The native CLI uses the least memory and is stable run-to-run. The fitscube-rs Python binding pays the interpreter’s baseline on top of the streaming core, so it wins at small/medium cubes and roughly ties fitscube at large ones — use the CLI when footprint matters.

(An earlier fitscube-rs build allocated a cube-sized buffer in RAM while assembling the header — peaking at the full cube size — which has since been fixed; the numbers above are post-fix.)

Larger than memory

Both tools stream, so neither needs to hold the whole cube — but how they write the data unit differs, and it matters once the cube exceeds RAM. fitscube memmaps the output and writes through the mapping, which dirties the entire output in memory; the peak footprint (dirty + anonymous pages) grows to the full cube size. fitscube-rs writes each plane with positional write_all_at, so written pages are flushed and reclaimed rather than charged to the process — its footprint stays bounded by the in-flight planes regardless of cube size.

Combine of a 26 GB cube on a 24 GB-RAM machine (420 × 4096², float32), combine-only:

Implementation

Time

Peak footprint

Max RSS

fitscube (py)

78 s

23.5 GB

1.6 GB

fitscube-rs (CLI, default)

19 s

2.6 GB

2.6 GB

fitscube-rs (CLI, max-workers 4)

16 s

1.2 GB

Once the cube exceeds RAM, fitscube’s footprint hits the memory ceiling and it thrashes — ~4–5× slower here, and it would OOM outright on a cube comfortably larger than RAM. fitscube-rs is unaffected: its footprint is set by plane size × in-flight count, tunable with --max-workers (the default over-buffers for very large planes; --max-workers 4 was both lighter and faster above).

What it does not claim

  • Huge single-plane cubes (time).
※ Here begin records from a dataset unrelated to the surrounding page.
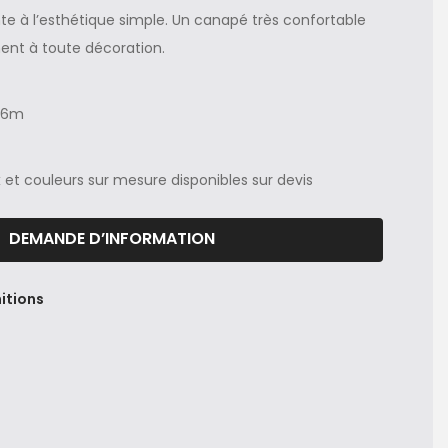
nte à l’esthétique simple. Un canapé très confortable
ment à toute décoration.
.76m
et couleurs sur mesure disponibles sur devis
DEMANDE D’INFORMATION
itions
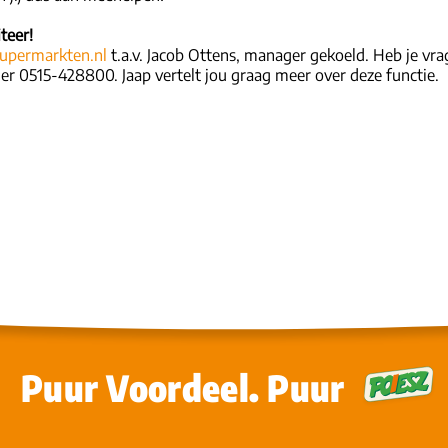
teer!
upermarkten.nl
t.a.v. Jacob Ottens, manager gekoeld. Heb je v
r 0515-428800. Jaap vertelt jou graag meer over deze functie.
Puur Voordeel. Puur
Once a job is bound by raw pixel write throughput (large image dimensions, few channels), both implementations converge on cfitsio/numpy I/O and the speedup narrows to ~1.5×.

Caveats

  • Times are best-of-3 with a warm page cache; absolute numbers vary with hardware, disk, and thread count. The relative ordering and the many-images-favor-Rust trend are stable.

  • The benchmark uses synthetic Gaussian-noise images with minimal headers. Real data with rich headers and per-channel beams increases the per-image parsing cost, which favors fitscube-rs further.